Like many Americans, Phillis Murray suffered from back pain. With a mild form of scoliosis, the 81-year-old had been receiving treatment for her pain for 20 years. Then, in April 2012, she had a flare-up while on a cruise.
"I had spasms every five seconds all day and all night," said Murray. The cruise ship had an acupuncturist aboard, so Murray decided to try it.
"In two days of treatments I could get up and go around and enjoy myself," she recounted.
After that experience, Murray began coming to see Jeannie O. Lee, doctor of acupuncture and Oriental medicine at the Oriental Medical Clinic of Florida in Sebring.
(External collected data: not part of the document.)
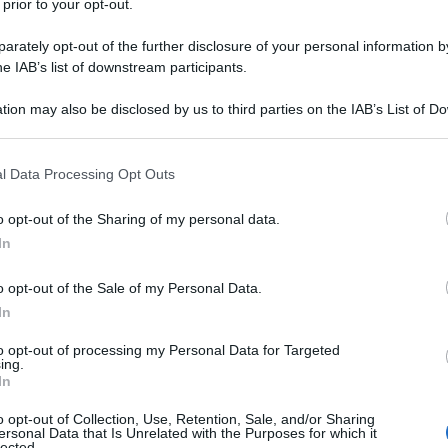
 prior to your opt-out.
rately opt-out of the further disclosure of your personal information by
he IAB’s list of downstream participants.
ino Rossi, caduto nel corso di una gara
tion may also be disclosed by us to third parties on the IAB’s List of 
ze. E mentre Lorenzo galleggia nelle retrovie, ad
 that may further disclose it to other third parties.
ndo dietro Jack Miller – che grazie alla
MotoGP di
lla classe regina.
 that this website/app uses one or more Google services and may gath
l Data Processing Opt Outs
onumore delle
ragazze con l’ombrello
, le grid girls,
including but not limited to your visit or usage behaviour. You may click 
 e alle tensioni della MotoGp. Che abbiano
 to Google and its third-party tags to use your data for below specifi
o opt-out of the Sharing of my personal data.
na possibile risposta.
ogle consent section.
In
o opt-out of the Sale of my Personal Data.
In
to opt-out of processing my Personal Data for Targeted
ing.
In
o opt-out of Collection, Use, Retention, Sale, and/or Sharing
ersonal Data that Is Unrelated with the Purposes for which it
lected.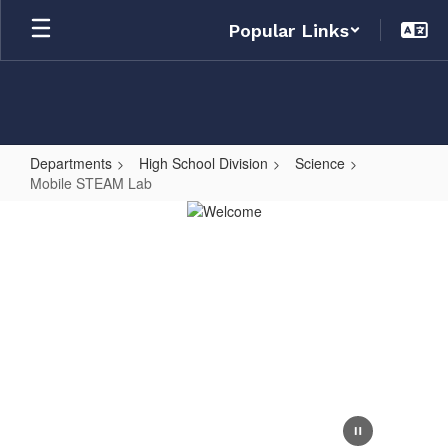
Skip
Popular Links
to
main
content
Departments
High School Division
Science
Mobile STEAM Lab
Mobile
STEAM
Lab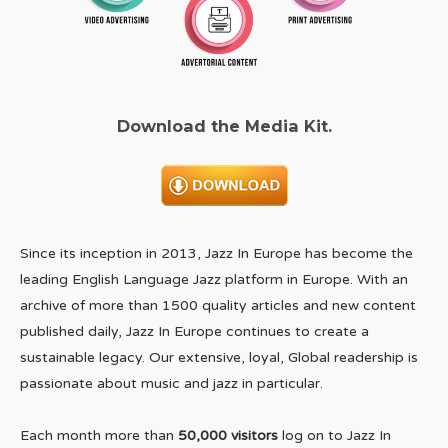
Download the Media Kit.
Since its inception in 2013, Jazz In Europe has become the
leading English Language Jazz platform in Europe. With an
archive of more than 1500 quality articles and new content
published daily, Jazz In Europe continues to create a
sustainable legacy. Our extensive, loyal, Global readership is
passionate about music and jazz in particular.
Each month more than
50,000 visitors
log on to Jazz In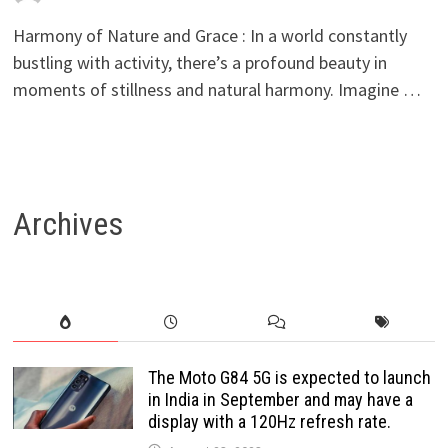
Harmony of Nature and Grace : In a world constantly
bustling with activity, there’s a profound beauty in
moments of stillness and natural harmony. Imagine …
Archives
The Moto G84 5G is expected to launch
in India in September and may have a
display with a 120Hz refresh rate.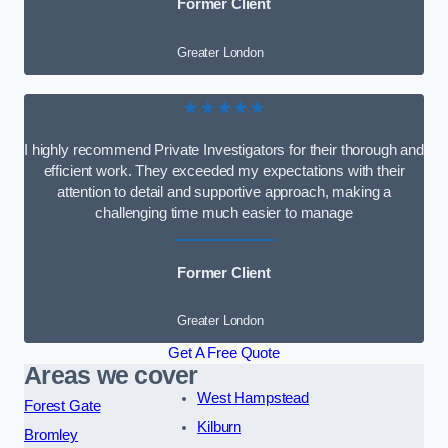
Former Client
Greater London
★★★★★
I highly recommend Private Investigators for their thorough and
efficient work. They exceeded my expectations with their
attention to detail and supportive approach, making a
challenging time much easier to manage
Former Client
Greater London
Get A Free Quote
Areas we cover
West Hampstead
Forest Gate
Kilburn
Bromley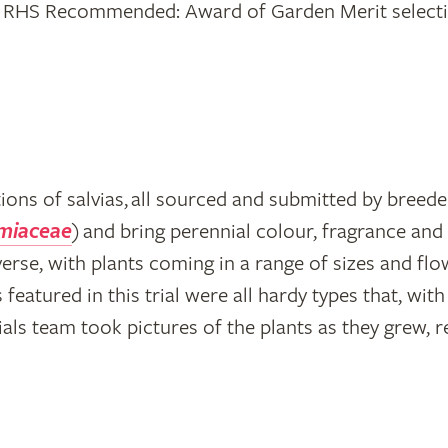
ting RHS Recommended: Award of Garden Merit selecti
ctions of salvias, all sourced and submitted by bree
miaceae
) and bring perennial colour, fragrance and 
verse, with plants coming in a range of sizes and flo
s featured in this trial were all hardy types that, wi
als team took pictures of the plants as they grew, 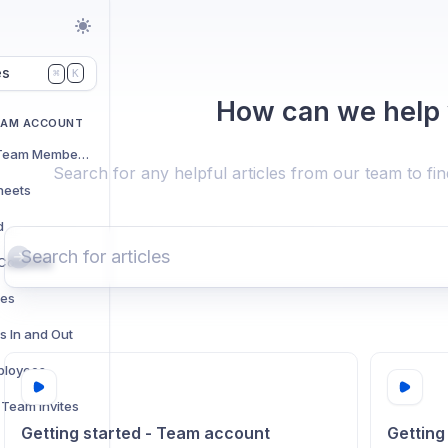
es
K
⌘
How can we help
EAM ACCOUNT
Adding and Managing Team Members
Search for any helpful articles from our team to fi
heets
d
t Columns
res
s In and Out
ployees
Team Invites
Getting started - Team account
Getting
She now receives weekly acupuncture treatments for her condition. "It's wonderful. I am pain-free," said Murray.
While pain is a common malady treated by acupuncture, Lee said she sees patients with all kinds of chronic illnesses and complaints, including stress, addictions, digestive problems and infertility. She has also had a lot of success treating Bell's Palsy, a partial paralysis of the face, Lee said. Ninety-nine percent of her patients are Westerners, she said.
Lee practices several different types of Chinese medicine, but said that acupuncture and Chinese herbal medicine are the most common.
How exactly does acupuncture work? The Chinese have mapped out a flow of energy, or life force, called qi (pronounced "chee") within the body. This energy flows through pathways in the body called meridians. Tiny sterile needles are inserted into specific areas of the skin. It is believed that these needles help to open blockages in the meridians, allowing the qi to balance and create wellness.
Acupuncture has yet to receive a definitive stamp of approval from Western medicine. Some argue that studies of its effects are inconclusive or that positive conclusions are the result of the placebo effect. But a recent review of 29 well-designed studies by researchers at Memorial Sloan-Kettering Cancer Center concluded that acupuncture is an effective treatment for treating back and neck pain, chronic headache, shoulder pain and osteoarthritis.
It is also becoming more and more accepted as a safe, complementary therapy. A recent study shows that 42 percent of hospitals now offer alternative therapies, acupuncture being one of the most common.
While much of acupuncture's popularity is due to patient demand, Lee also stated that Western researchers are working to better understand Chinese medicine by attempting to map acupuncture points to the nervous system.
During an acupuncture session, patients lie on a table on their back, stomach or side, or sit in a chair, depending on the area requiring treatment. Very thin, flexible needles are inserted into specific areas in the body. Patients will then relax for about 30 minutes with the needles in place before they are removed.
The needles are so thin they rarely cause discomfort and are often not noticeable at all.
Lee, who has the highest level of training and education in Chinese medicine, including advanced training in Chinese herbology, takes a holistic approach to her patients.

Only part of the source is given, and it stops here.